30 April 2026, 02:33

Bonner Polizei startet Großoffensive für mehr Sicherheit von Radfahrern und E-Bike-Fahrern

Eine Gruppe von Motorradfahrern bei einem Rennen auf einer Strecke, die Helme tragen, mit Text unten.

Bonner Polizei startet Großoffensive für mehr Sicherheit von Radfahrern und E-Bike-Fahrern

Die Bonner Polizei hat ihre Maßnahmen zur Verbesserung der Verkehrssicherheit für Radfahrer und E-Bike-Nutzer intensiviert. Eine aktuelle Kampagne verband Kontrollen mit Präventionsarbeit und richtete sich gezielt an Schulen sowie Unfallschwerpunkte. Anlass dafür sind besorgniserregende Unfallzahlen aus dem Jahr 2025, die Hunderte besonders gefährdete Verkehrsteilnehmer betrafen.
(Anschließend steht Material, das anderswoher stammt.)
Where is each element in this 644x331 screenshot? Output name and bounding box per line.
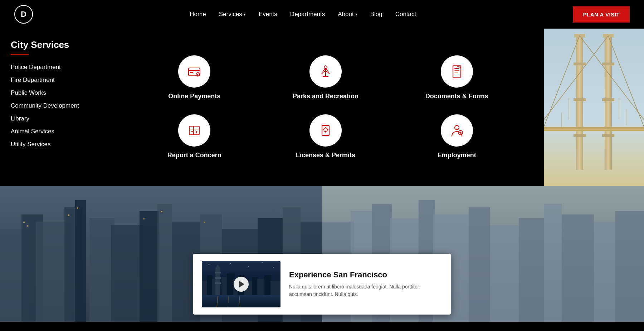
- svg-rect-78: [544, 204, 562, 322]
- employment-icon: [441, 114, 473, 147]
- sidebar-link-fire[interactable]: Fire Department: [11, 76, 55, 83]
- svg-rect-54: [157, 204, 172, 322]
- service-parks[interactable]: Parks and Recreation: [260, 55, 391, 100]
- video-card: Experience San Francisco Nulla quis lore…: [193, 254, 451, 315]
- svg-rect-95: [215, 277, 221, 279]
- video-thumbnail[interactable]: [202, 261, 280, 307]
- sidebar-item-animal[interactable]: Animal Services: [11, 128, 97, 135]
- logo[interactable]: D: [14, 5, 33, 24]
- sidebar-link-commdev[interactable]: Community Development: [11, 102, 79, 109]
- sidebar-underline: [11, 54, 29, 55]
- nav-item-about[interactable]: About ▾: [338, 11, 357, 18]
- svg-rect-6: [453, 66, 461, 77]
- sidebar-link-police[interactable]: Police Department: [11, 64, 61, 70]
- sidebar-link-animal[interactable]: Animal Services: [11, 128, 54, 135]
- nav-link-departments[interactable]: Departments: [290, 11, 325, 18]
- svg-rect-61: [23, 222, 25, 223]
- sidebar-link-utility[interactable]: Utility Services: [11, 141, 50, 148]
- svg-rect-65: [143, 218, 145, 219]
- service-employment[interactable]: Employment: [391, 114, 522, 159]
- sidebar: City Services Police Department Fire Dep…: [0, 29, 107, 186]
- svg-rect-75: [469, 207, 490, 322]
- video-description: Nulla quis lorem ut libero malesuada feu…: [289, 283, 442, 298]
- sidebar-item-police[interactable]: Police Department: [11, 64, 97, 71]
- svg-rect-80: [594, 222, 615, 322]
- svg-point-14: [324, 128, 327, 132]
- svg-rect-43: [544, 127, 644, 131]
- sidebar-item-commdev[interactable]: Community Development: [11, 102, 97, 109]
- svg-rect-34: [602, 134, 614, 137]
- services-grid: Online Payments Parks and Recreation: [107, 29, 544, 186]
- parks-icon: [309, 55, 342, 88]
- video-text: Experience San Francisco Nulla quis lore…: [289, 270, 442, 298]
- svg-rect-30: [605, 34, 612, 170]
- video-title: Experience San Francisco: [289, 270, 442, 280]
- nav-link-about[interactable]: About ▾: [338, 11, 357, 18]
- svg-rect-106: [202, 295, 280, 307]
- svg-rect-44: [544, 129, 644, 130]
- nav-item-blog[interactable]: Blog: [370, 11, 382, 18]
- sidebar-link-library[interactable]: Library: [11, 115, 29, 122]
- nav-item-departments[interactable]: Departments: [290, 11, 325, 18]
- svg-rect-32: [602, 63, 614, 65]
- sidebar-link-publicworks[interactable]: Public Works: [11, 89, 46, 96]
- svg-rect-81: [615, 211, 644, 322]
- chevron-down-icon: ▾: [355, 12, 357, 17]
- chevron-down-icon: ▾: [244, 12, 246, 17]
- cityscape-section: Experience San Francisco Nulla quis lore…: [0, 186, 644, 322]
- nav-link-contact[interactable]: Contact: [395, 11, 416, 18]
- sidebar-item-utility[interactable]: Utility Services: [11, 141, 97, 148]
- svg-rect-33: [602, 98, 614, 101]
- play-button[interactable]: [234, 277, 249, 292]
- svg-rect-24: [544, 29, 644, 186]
- svg-rect-51: [89, 218, 114, 322]
- svg-rect-53: [140, 211, 159, 322]
- plan-visit-button[interactable]: PLAN A VISIT: [573, 6, 630, 23]
- svg-rect-29: [574, 134, 586, 137]
- svg-point-87: [262, 262, 263, 263]
- svg-rect-50: [75, 200, 86, 322]
- nav-item-services[interactable]: Services ▾: [219, 11, 246, 18]
- svg-rect-90: [207, 275, 213, 297]
- documents-icon: [441, 55, 473, 88]
- nav-link-blog[interactable]: Blog: [370, 11, 382, 18]
- nav-link-home[interactable]: Home: [190, 11, 206, 18]
- sidebar-item-fire[interactable]: Fire Department: [11, 76, 97, 84]
- svg-rect-0: [189, 68, 200, 76]
- bridge-image: [544, 29, 644, 186]
- service-online-payments[interactable]: Online Payments: [129, 55, 260, 100]
- svg-rect-64: [77, 207, 78, 209]
- sidebar-links: Police Department Fire Department Public…: [11, 64, 97, 148]
- sidebar-item-publicworks[interactable]: Public Works: [11, 89, 97, 97]
- navigation: D Home Services ▾ Events Departments A: [0, 0, 644, 29]
- service-label-concern: Report a Concern: [167, 152, 221, 159]
- svg-rect-94: [215, 272, 221, 273]
- payment-icon: [178, 55, 210, 88]
- service-documents[interactable]: Documents & Forms: [391, 55, 522, 100]
- svg-point-88: [273, 267, 274, 268]
- svg-rect-62: [27, 225, 28, 227]
- svg-point-4: [324, 66, 327, 69]
- svg-point-83: [209, 264, 209, 265]
- video-card-wrapper: Experience San Francisco Nulla quis lore…: [193, 254, 451, 315]
- service-concern[interactable]: Report a Concern: [129, 114, 260, 159]
- nav-link-services[interactable]: Services ▾: [219, 11, 246, 18]
- nav-item-events[interactable]: Events: [259, 11, 277, 18]
- service-label-employment: Employment: [438, 152, 476, 159]
- svg-rect-67: [204, 222, 205, 223]
- service-permits[interactable]: Licenses & Permits: [260, 114, 391, 159]
- service-label-parks: Parks and Recreation: [293, 93, 358, 100]
- sidebar-item-library[interactable]: Library: [11, 115, 97, 122]
- service-label-permits: Licenses & Permits: [296, 152, 355, 159]
- svg-rect-76: [490, 225, 519, 322]
- svg-rect-105: [270, 281, 280, 297]
- svg-rect-79: [562, 214, 594, 322]
- nav-item-home[interactable]: Home: [190, 11, 206, 18]
- top-section: City Services Police Department Fire Dep…: [0, 29, 644, 186]
- nav-link-events[interactable]: Events: [259, 11, 277, 18]
- service-label-payments: Online Payments: [168, 93, 220, 100]
- nav-item-contact[interactable]: Contact: [395, 11, 416, 18]
- svg-rect-77: [519, 218, 544, 322]
- svg-rect-10: [189, 126, 199, 135]
- svg-rect-25: [576, 34, 583, 170]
Im Rahmen der Initiative überwachten Beamte über 2.700 Fahrzeuge auf Geschwindigkeitsüberschreitungen – dabei wurden 125 Autofahrer, vor allem in Schulnähe, mit zu hohem Tempo erwischt. Zudem führten mehr als 20 Polizisten Kontrollen durch und ahndeten über 200 Verkehrsverstöße von Radfahrern sowie 141 Verstöße anderer Verkehrsteilnehmer.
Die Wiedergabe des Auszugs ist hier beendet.